Re: [HMM v17 00/14] HMM (Heterogeneous Memory Management) v17

From: John Hubbard
Date: Wed Feb 22 2017 - 18:59:15 EST


On 02/22/2017 12:27 AM, Balbir Singh wrote:
On Wed, Feb 22, 2017 at 7:16 PM, Andrew Morton
<akpm@xxxxxxxxxxxxxxxxxxxx> wrote:
On Wed, 22 Feb 2017 18:19:15 +1100 Balbir Singh <bsingharora@xxxxxxxxx> wrote:

Andrew, do we expect to get this in 4.11/4.12? Just curious.


I'll be taking a serious look after -rc1.

The lack of reviewed-by, acked-by and tested-by is a concern. It's
rather odd for a patchset in the 17th revision! What's up with that?

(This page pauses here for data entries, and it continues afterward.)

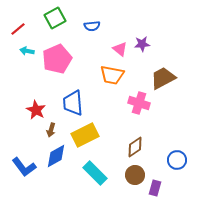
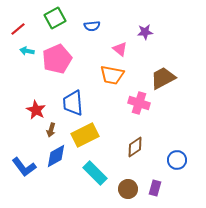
purple star: moved 3 px right, 12 px up
brown circle: moved 7 px left, 14 px down
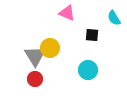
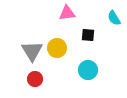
pink triangle: rotated 30 degrees counterclockwise
black square: moved 4 px left
yellow circle: moved 7 px right
gray triangle: moved 3 px left, 5 px up
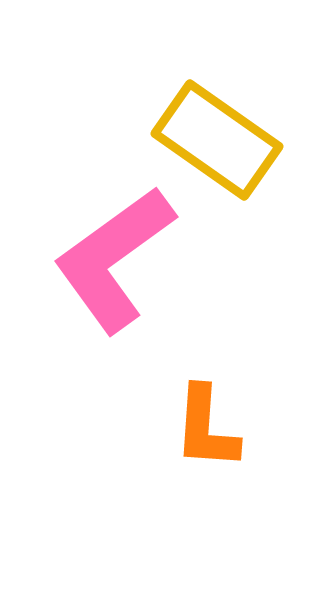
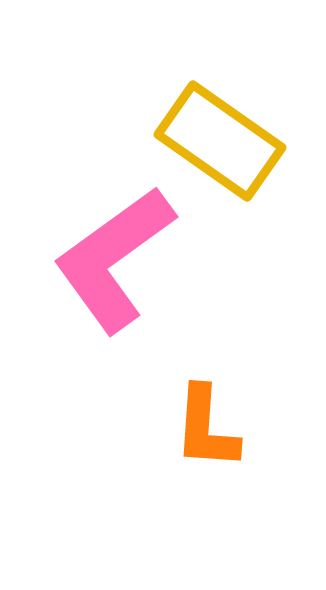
yellow rectangle: moved 3 px right, 1 px down
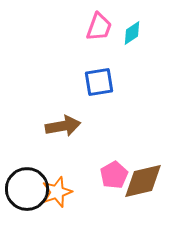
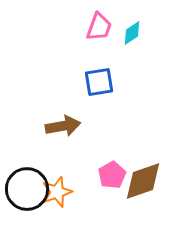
pink pentagon: moved 2 px left
brown diamond: rotated 6 degrees counterclockwise
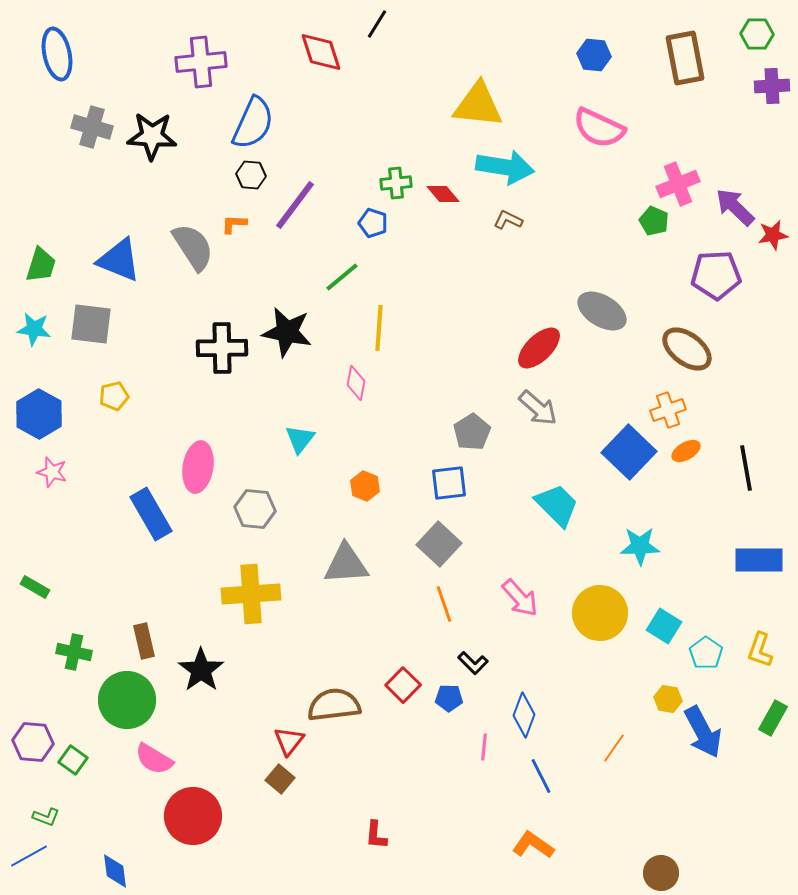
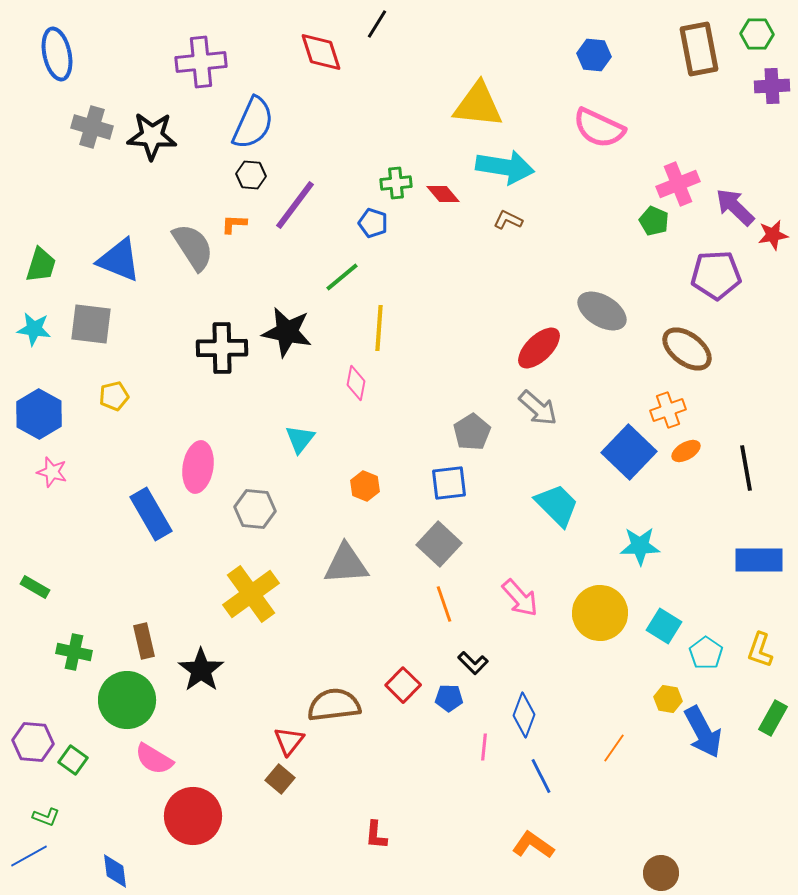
brown rectangle at (685, 58): moved 14 px right, 9 px up
yellow cross at (251, 594): rotated 32 degrees counterclockwise
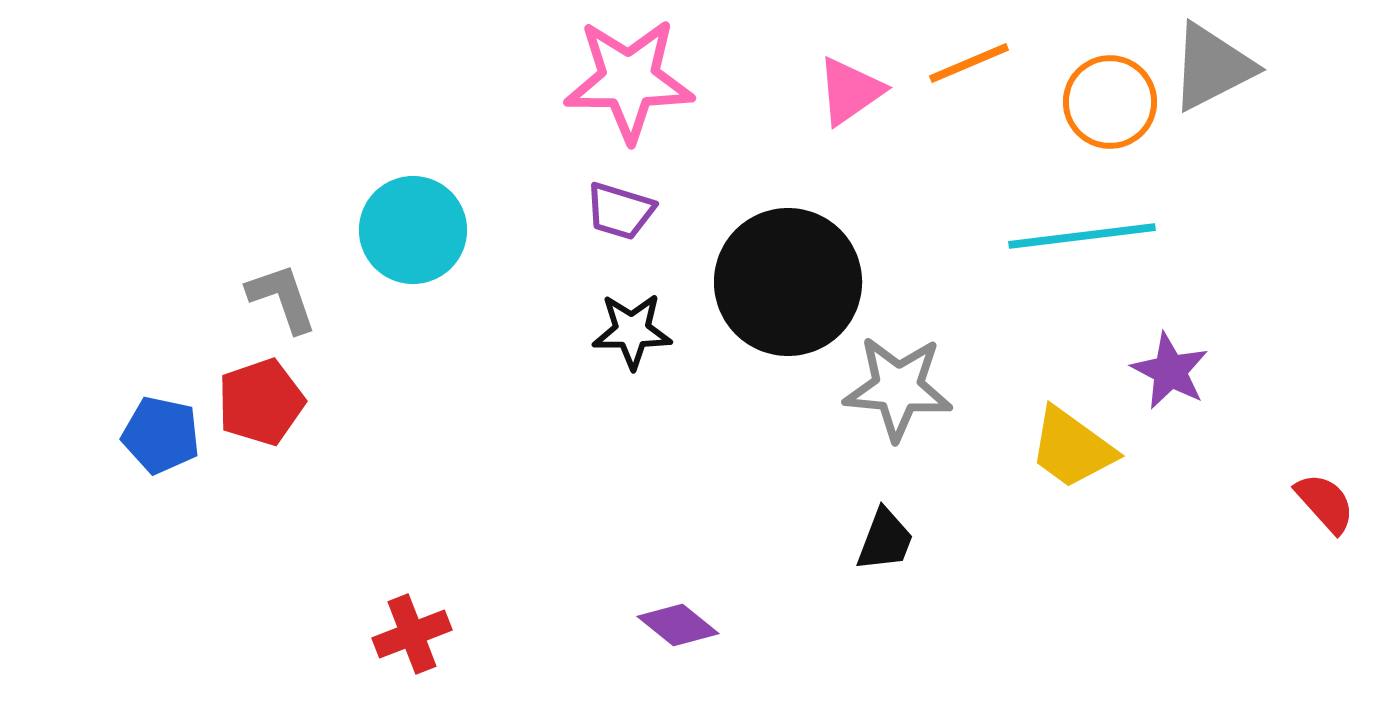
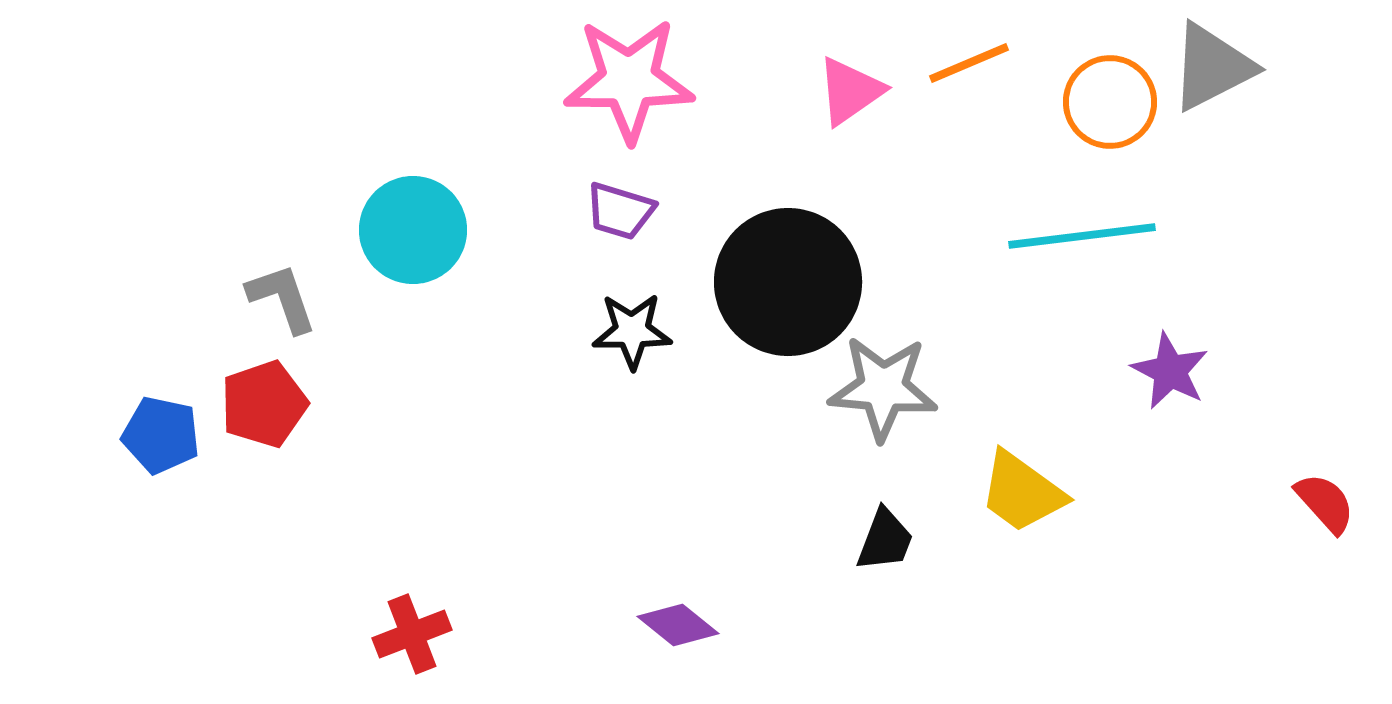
gray star: moved 15 px left
red pentagon: moved 3 px right, 2 px down
yellow trapezoid: moved 50 px left, 44 px down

Have you reviewed or tested the patches?

I reviewed v14/15 of the patches. Aneesh reviewed some versions as
well. I know a few people who tested a small subset of the patches,
I'll get them to report back as well. I think John Hubbard has been
testing iterations as well. CC'ing other interested people as well

Balbir


Yes, Evgeny Baskakov and I have been testing each of the posted versions. We are using both migration and mirroring, and have a small set of multi-threaded and multi-device tests. I've been procastinating about writing up a summary of the test results, partly because the patchset is still changing (bug fixes, new features, API changes) and so we keep resetting our testing.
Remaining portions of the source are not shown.